Ahmad Yani terbukti bersalah melanggar ketentuan sebagaimana dalam dakwaan pertama pasal 12 a UU tipikor jo 55 ayat (1) ke-1 KUHP jo Pasal 64 ayat (1) KUHP.
"Pelaku divonis hukuman 5 tahun penjara dan denda Rp200 juta subsider 6 bulan kurungan dan membayar uang pengganti sebesar Rp 2,1 miliar yang apabila tidak dibayar selama 1 bulan, maka harta benda terdakwa akan dilelang,"
"Apabila tidak mencukupi, maka digantikan dengan 8 bulan penjara," kata Erma Suharti selaku hakim ketua pada sidang Ahmad Yani.
Vonis yang diberikan majelis hakim tersebut lebih ringan dari tuntutan JPU KPK yang mana pada saat itu Ahmad Yani dituntuk hukuman 7 tahun penjara dan denda Rp 300 juta subsider 6 bulan kurungan.
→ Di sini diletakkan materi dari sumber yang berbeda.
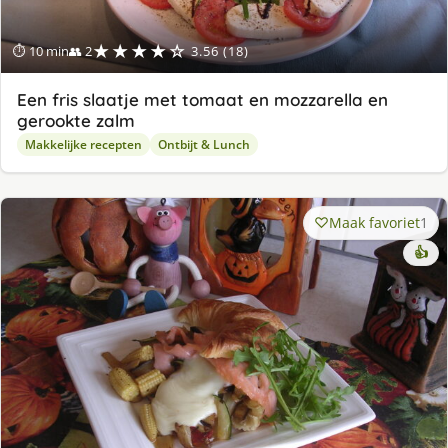
★★★★☆
⏱ 10 min
👥 2
3.56 (18)
Een fris slaatje met tomaat en mozzarella en
gerookte zalm
Makkelijke recepten
Ontbijt & Lunch
Maak favoriet
1
👍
Majelis hakim juga menolak tuntutan JPU KPK yang menuntut agar hak politik Ahmad Yani dicabut.
Mengingat hal yang meringankan terdakwa yakni berstatus sebagai kepala keluarga yang masih memiliki tanggungan.
"Hal-hal memberatkan yakni bahwa terdakwa tidak mendukung pemerintah dalam memberantas korupsi serta sebagai seorang bupati seharusnya menjaga kepercayaan warganya." kata Erma.
Setelah adanya putus dari hakim, kuasa hukum Ahmad Yani, Maqdir Ismail mengatakan pihaknya masih memikirkan atas putusan hakim tersebut.
Ia menilai bahwa, selama persidangan semua kebenaran seolah berada di pihak A.Elfin MZ Muchtar yang merupakan PPK proyek yang juga ditetapkan sebagai terdakwa dalam perkara ini.
"Menurut kami tidak adil. Karena itu nanti akan kami bicarakan bagaimana sikap kami dalam menyikapi putusan ini," katanya.
Ahmad Yani terjerat Operasi Tangkap Tangan (OTT) KPK pada 3 September 2019 lalu. Ia terjerat kasus suap perkara 16 paket proyek di Dinas PUPR Muara Enim.
Tepatnya pada proyek Dana Aspirasi DPRD Kabupaten Muara Enim pada proyek APBD Murni TA 2019 di Dinas PUPR Kabupaten Muara Enim senilai Rp 130 miliar.
Dalam dakwaan terungkap bahwa terdakwa menerima fee sebesar 10% dari proyek tersebut.